So I think it -- I think it's crucial -- I mean, the assumptions that I would make are if you have real economic growth, it can allow you to grow your way out of this problem. If you have what I described as not a "V" or "W" but this long, flat "L" for a decade, then you're not going to grow your way out of this, and that debt problem may get to ratios which lead to lack of confidence in the dollar. I don't think we're there yet, but, I mean, it does go back to the point that Phil and I were making earlier that if you make those assumptions -- I mean, it depends on which of those assumptions you make, is the answer to your question.

ZELIKOW: Well, I'm still uneasy. I'm uneasy on a couple of levels. I'm uneasy because I just don't see a plan for medium-term fiscal sustainability and I'm -- smarter people than I am say that if you don't have the medium-term fiscal sustainability squared away, then you're likely to have to pay higher interest rates to borrow the money, and that's going to then produce the very economic profile that Joe just warned about. And what I hear back from that is a little bit of complacency, which basically says they have no place else to put their money.

So yeah, we've seen a little -- the spreads have gone up some, but they're -- it's still not that bad. One thing, though, that IMF economists have pointed out is that this can change on a dime. So spreads can be pretty narrow and then people -- there's some point in which the market just comes to a conclusion. They keep waiting to see and then they come to a -- this ain't going to happen or -- and some alternative ways of storing value emerge and things can happen.


QUESTIONER: What are they?

ZELIKOW: They find some other places to put their money, possibly even in their own economies, if their own economies are recovering, because we're borrowing at levels that we haven't seen since the Second World War. But the big difference from the Second World War era is in the Second World War era we borrowed the money from ourselves. Remember those war bond drives? We're not borrowing the money from ourselves anymore. Therefore, there -- when we borrow the money, there are opportunity costs to that. That money is not doing other things. And so the people who have that money have to -- basically, if they're foreigners, they're not going to invest it domestically because they'd rather buy T-bills with it.

Well, if they're -- if the world economy is recovering -- and we want it to recovery -- is this actually a good outcome for the world economy? I mean, maybe when you look, the numbers involved just aren't enough at the margin to really make that much of a difference in the recovery of the world economy, but I listen to some of the things Mallaby over there says about his estimates of macro global demand and where that demand comes from, and it just all leaves me rather uneasy.

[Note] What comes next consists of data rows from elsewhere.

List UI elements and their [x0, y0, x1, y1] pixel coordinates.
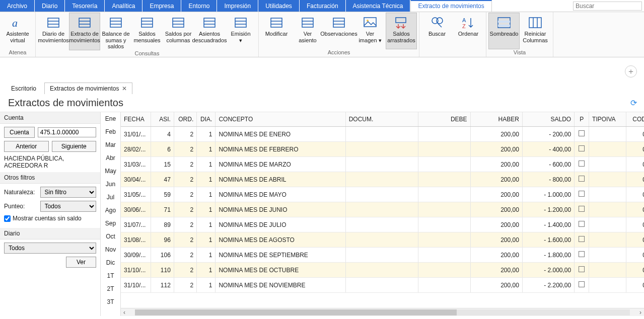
checkbox-icon[interactable] [579, 145, 585, 151]
ribbon-emision[interactable]: Emisión▾ [225, 13, 256, 50]
close-icon[interactable]: ✕ [122, 85, 127, 92]
ribbon-ver-asiento[interactable]: Verasiento [292, 13, 323, 49]
col-fecha[interactable]: FECHA [121, 112, 151, 127]
table-row[interactable]: 31/10/...11021NOMINA MES DE OCTUBRE200,0… [121, 263, 644, 278]
menu-diario[interactable]: Diario [35, 0, 65, 12]
month-nov[interactable]: Nov [101, 243, 120, 256]
diario-select[interactable]: Todos [4, 243, 96, 254]
col-asi[interactable]: ASI. [151, 112, 174, 127]
table-row[interactable]: 31/08/...9621NOMINA MES DE AGOSTO200,00-… [121, 232, 644, 248]
menu-utilidades[interactable]: Utilidades [258, 0, 300, 12]
siguiente-button[interactable]: Siguiente [52, 141, 97, 152]
cell-cod: 0 [626, 217, 644, 232]
col-ord[interactable]: ORD. [174, 112, 196, 127]
checkbox-icon[interactable] [579, 130, 585, 136]
ribbon-saldos-columnas[interactable]: Saldos porcolumnas [163, 13, 194, 50]
col-concepto[interactable]: CONCEPTO [216, 112, 345, 127]
ribbon-saldos-arrastrados[interactable]: Saldosarrastrados [386, 13, 417, 49]
add-tab-button[interactable]: ＋ [625, 65, 637, 77]
checkbox-icon[interactable] [579, 161, 585, 167]
month-dic[interactable]: Dic [101, 256, 120, 269]
scroll-right-icon[interactable]: › [637, 309, 644, 316]
month-abr[interactable]: Abr [101, 151, 120, 165]
month-jul[interactable]: Jul [101, 191, 120, 204]
table-row[interactable]: 31/05/...5921NOMINA MES DE MAYO200,00- 1… [121, 187, 644, 202]
col-dia[interactable]: DIA. [197, 112, 216, 127]
table-row[interactable]: 28/02/...621NOMINA MES DE FEBRERO200,00-… [121, 142, 644, 157]
punteo-select[interactable]: Todos [40, 201, 96, 212]
ribbon-extracto-mov[interactable]: Extracto demovimientos [69, 13, 100, 50]
checkbox-icon[interactable] [579, 176, 585, 182]
menu-extracto-de-movimientos[interactable]: Extracto de movimientos [410, 0, 491, 12]
checkbox-icon[interactable] [579, 236, 585, 242]
month-sep[interactable]: Sep [101, 217, 120, 230]
menu-entorno[interactable]: Entorno [181, 0, 217, 12]
col-p[interactable]: P [575, 112, 589, 127]
ribbon-reiniciar-col[interactable]: ReiniciarColumnas [520, 13, 551, 49]
month-feb[interactable]: Feb [101, 125, 120, 138]
menu-facturaci-n[interactable]: Facturación [300, 0, 346, 12]
ribbon-balance-sumas[interactable]: Balance desumas y saldos [100, 13, 131, 50]
mostrar-checkbox-label[interactable]: Mostrar cuentas sin saldo [4, 215, 82, 222]
cuenta-input[interactable] [38, 127, 96, 137]
table-row[interactable]: 31/01/...421NOMINA MES DE ENERO200,00- 2… [121, 127, 644, 142]
ver-button[interactable]: Ver [66, 257, 96, 268]
menu-impresi-n[interactable]: Impresión [217, 0, 258, 12]
col-tipoiva[interactable]: TIPOIVA [589, 112, 626, 127]
col-debe[interactable]: DEBE [418, 112, 470, 127]
checkbox-icon[interactable] [579, 221, 585, 227]
ribbon-ordenar[interactable]: AZOrdenar [453, 13, 484, 55]
ribbon-sombreado[interactable]: Sombreado [488, 13, 520, 49]
month-ago[interactable]: Ago [101, 204, 120, 217]
col-haber[interactable]: HABER [470, 112, 522, 127]
month-may[interactable]: May [101, 165, 120, 178]
cuenta-button[interactable]: Cuenta [4, 127, 35, 138]
ribbon-buscar[interactable]: Buscar [421, 13, 453, 55]
menu-asistencia-t-cnica[interactable]: Asistencia Técnica [346, 0, 411, 12]
month-jun[interactable]: Jun [101, 178, 120, 191]
menu-archivo[interactable]: Archivo [0, 0, 35, 12]
naturaleza-select[interactable]: Sin filtro [40, 187, 96, 198]
ribbon-diario-mov[interactable]: Diario demovimientos [38, 13, 69, 50]
search-input[interactable] [573, 2, 642, 11]
table-row[interactable]: 30/06/...7121NOMINA MES DE JUNIO200,00- … [121, 202, 644, 217]
month-1t[interactable]: 1T [101, 269, 120, 282]
table-row[interactable]: 31/07/...8921NOMINA MES DE JULIO200,00- … [121, 217, 644, 232]
month-2t[interactable]: 2T [101, 282, 120, 295]
checkbox-icon[interactable] [579, 191, 585, 197]
ribbon-asientos-desc[interactable]: Asientosdescuadrados [194, 13, 225, 50]
month-ene[interactable]: Ene [101, 112, 120, 125]
anterior-button[interactable]: Anterior [4, 141, 49, 152]
ribbon-modificar[interactable]: Modificar [261, 13, 292, 49]
horizontal-scrollbar[interactable]: ‹ › [121, 308, 644, 316]
ribbon-saldos-mensuales[interactable]: Saldosmensuales [131, 13, 163, 50]
ribbon-observaciones[interactable]: Observaciones [323, 13, 354, 49]
checkbox-icon[interactable] [579, 281, 585, 287]
checkbox-icon[interactable] [579, 206, 585, 212]
col-saldo[interactable]: SALDO [522, 112, 574, 127]
col-cod[interactable]: COD [626, 112, 644, 127]
cell-p [575, 202, 589, 217]
checkbox-icon[interactable] [579, 251, 585, 257]
table-row[interactable]: 30/09/...10621NOMINA MES DE SEPTIEMBRE20… [121, 248, 644, 263]
table-row[interactable]: 30/04/...4721NOMINA MES DE ABRIL200,00- … [121, 172, 644, 187]
menu-anal-tica[interactable]: Analítica [105, 0, 142, 12]
tab-escritorio[interactable]: Escritorio [6, 83, 41, 94]
modificar-icon [268, 15, 284, 30]
table-row[interactable]: 31/03/...1521NOMINA MES DE MARZO200,00- … [121, 157, 644, 172]
cell-haber: 200,00 [470, 278, 522, 293]
menu-empresa[interactable]: Empresa [142, 0, 181, 12]
month-oct[interactable]: Oct [101, 230, 120, 243]
ribbon-ver-imagen[interactable]: Verimagen ▾ [354, 13, 386, 49]
tab-extractos[interactable]: Extractos de movimientos ✕ [44, 83, 132, 94]
month-3t[interactable]: 3T [101, 295, 120, 308]
refresh-icon[interactable]: ⟳ [630, 98, 637, 108]
checkbox-icon[interactable] [579, 266, 585, 272]
ribbon-asistente-virtual[interactable]: aAsistentevirtual [2, 13, 33, 49]
scroll-left-icon[interactable]: ‹ [121, 309, 128, 316]
menu-tesorer-a[interactable]: Tesorería [65, 0, 105, 12]
col-docum[interactable]: DOCUM. [345, 112, 418, 127]
mostrar-checkbox[interactable] [4, 215, 11, 222]
month-mar[interactable]: Mar [101, 138, 120, 151]
table-row[interactable]: 31/10/...11221NOMINA MES DE NOVIEMBRE200… [121, 278, 644, 293]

By the way, if I were the Chinese, I actually would be trying to create a reserve currency that's an alternative to both the dollar and the Euro, some kind of basket, some kind of invention. I'd be working very hard at that.

MEDLEY: Max? Back there.

QUESTIONER: I'm -- (name inaudible). I was struck by how sanguine you both sounded on avoiding the dangers of protectionism, but when you look at how world trade has plummeted in the last year or so, when you look at what Bob Zoellick warned about at the recent G-20, that 17 of the nations involved there had taken protectionist measures, and the growing pressure on politicians to save jobs -- as we saw recently even within the European Union, where Sarkozy ordered French automakers, we'll give you subsidies, but only if you create those jobs in France -- I just wonder whether there is such a snowball of momentum building that politicians won't be able to avoid it. And I don't see anything on the horizon that looks positive, such as a world trade agreement. Doha looks dead. So I wonder if you'd elaborate a bit more on why you feel relatively upbeat on the dangers of protectionism.

NYE: Well, I think what I meant to say was, yes, trade has declined drastically, but not because of protectionism. The decline comes first, which may generate protectionism.

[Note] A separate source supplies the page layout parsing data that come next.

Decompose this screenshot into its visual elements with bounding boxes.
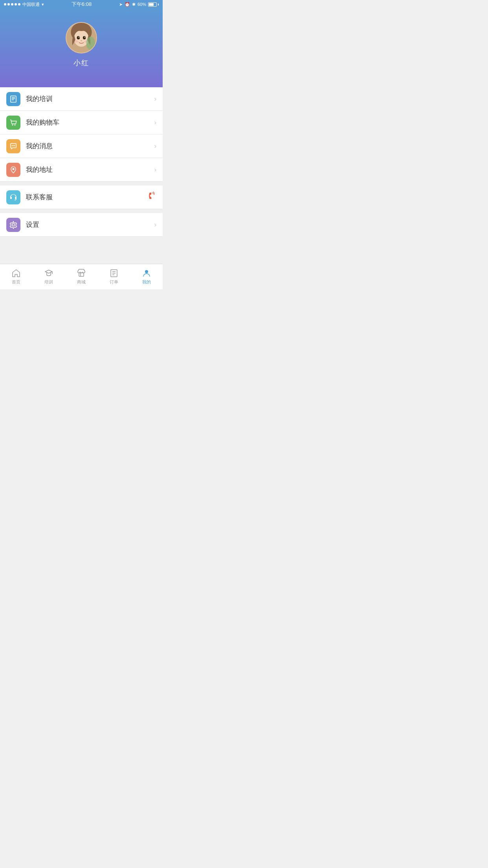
cart-icon — [6, 116, 20, 130]
location-icon: ➤ — [119, 2, 123, 7]
status-bar: 中国联通 ▾ 下午6:08 ➤ ⏰ ✱ 60% — [0, 0, 163, 9]
training-tab-label: 培训 — [44, 279, 53, 285]
home-tab-icon — [11, 268, 21, 278]
svg-point-18 — [13, 145, 14, 146]
menu-item-message[interactable]: 我的消息 › — [0, 134, 163, 158]
settings-icon — [6, 218, 20, 232]
service-label: 联系客服 — [26, 193, 146, 202]
svg-point-17 — [12, 145, 13, 146]
alarm-icon: ⏰ — [125, 2, 130, 7]
training-icon — [6, 92, 20, 106]
menu-item-cart[interactable]: 我的购物车 › — [0, 111, 163, 134]
profile-header: 小红 — [0, 9, 163, 87]
menu-item-service[interactable]: 联系客服 — [0, 186, 163, 209]
menu-list-group3: 设置 › — [0, 213, 163, 237]
menu-list-group1: 我的培训 › 我的购物车 › 我的消息 › — [0, 87, 163, 182]
training-label: 我的培训 — [26, 94, 154, 103]
svg-point-15 — [12, 124, 13, 125]
status-time: 下午6:08 — [72, 1, 92, 8]
wifi-icon: ▾ — [42, 2, 44, 7]
svg-point-8 — [75, 40, 79, 43]
tab-item-orders[interactable]: 订单 — [97, 264, 130, 289]
svg-point-19 — [14, 145, 15, 146]
carrier-label: 中国联通 — [22, 2, 40, 7]
svg-point-21 — [12, 224, 15, 226]
settings-chevron: › — [154, 221, 156, 228]
orders-tab-icon — [109, 268, 119, 278]
menu-separator-1 — [0, 182, 163, 186]
status-left: 中国联通 ▾ — [4, 2, 44, 7]
tab-item-training[interactable]: 培训 — [33, 264, 65, 289]
message-icon — [6, 139, 20, 153]
svg-point-3 — [77, 36, 80, 40]
address-chevron: › — [154, 166, 156, 173]
tab-bar: 首页 培训 商城 订单 我的 — [0, 264, 163, 289]
svg-point-10 — [86, 37, 95, 50]
menu-list-group2: 联系客服 — [0, 186, 163, 209]
shop-tab-icon — [77, 268, 86, 278]
cart-label: 我的购物车 — [26, 118, 154, 127]
menu-separator-2 — [0, 209, 163, 213]
svg-point-6 — [84, 37, 85, 37]
training-chevron: › — [154, 96, 156, 103]
cart-chevron: › — [154, 119, 156, 126]
training-tab-icon — [44, 268, 53, 278]
message-label: 我的消息 — [26, 142, 154, 151]
menu-item-training[interactable]: 我的培训 › — [0, 87, 163, 111]
orders-tab-label: 订单 — [110, 279, 118, 285]
mine-tab-icon — [142, 268, 151, 278]
message-chevron: › — [154, 143, 156, 150]
battery-percent: 60% — [138, 2, 146, 7]
shop-tab-label: 商城 — [77, 279, 86, 285]
address-icon — [6, 163, 20, 177]
tab-item-shop[interactable]: 商城 — [65, 264, 98, 289]
svg-point-4 — [83, 36, 86, 40]
mine-tab-label: 我的 — [142, 279, 151, 285]
service-icon — [6, 190, 20, 204]
settings-label: 设置 — [26, 220, 154, 229]
svg-point-20 — [13, 168, 15, 170]
svg-point-16 — [15, 124, 16, 125]
phone-icon — [146, 191, 156, 204]
home-tab-label: 首页 — [12, 279, 20, 285]
avatar[interactable] — [66, 22, 97, 53]
status-right: ➤ ⏰ ✱ 60% — [119, 2, 159, 7]
svg-rect-23 — [79, 273, 84, 276]
signal-dots — [4, 3, 20, 6]
menu-item-address[interactable]: 我的地址 › — [0, 158, 163, 182]
svg-point-5 — [79, 37, 79, 37]
tab-item-mine[interactable]: 我的 — [130, 264, 163, 289]
address-label: 我的地址 — [26, 165, 154, 174]
battery-icon — [148, 2, 159, 7]
svg-point-29 — [145, 270, 148, 273]
username-label: 小红 — [73, 58, 89, 68]
menu-item-settings[interactable]: 设置 › — [0, 213, 163, 237]
svg-point-7 — [81, 40, 82, 41]
tab-item-home[interactable]: 首页 — [0, 264, 33, 289]
svg-rect-11 — [11, 96, 16, 102]
bluetooth-icon: ✱ — [132, 2, 136, 7]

The proposition I was going on is that, other things being equal, when you have a decline in economic activity in a democracy, you should expect a rise in protectionism. I mean, squeaky wheels will demand grease. There has been, in all the countries mentioned, a rise in protectionism. There -- I mean, and some of it is open; some of it is covert. I mean, there's essentially a covert protectionism in terms of bailouts of banks, in terms of, you know, informal encouragement to invest locally rather than internationally.

So, yes, there's been an increase in protectionism. But compared to what would otherwise be predicted by the level of the economic decline, it's been much less than expected. I mean, we are really not at a Smoot-Hawley moment. If we get to my long "V" scenario -- my long "L" scenario, I would expect that to increase considerably. So I'm not sanguine, but I'm just saying what's remarkable is that this dog hasn't barked louder so far.

ZELIKOW: Let me just stress again, though, the point is when people work through these projections, the people who work conflicts tend to concentrate on what's going on in regional conflict and geopolitics. The people who work economics tend to work economic projections. And so the big point I want to underscore for you is the synergy between the two.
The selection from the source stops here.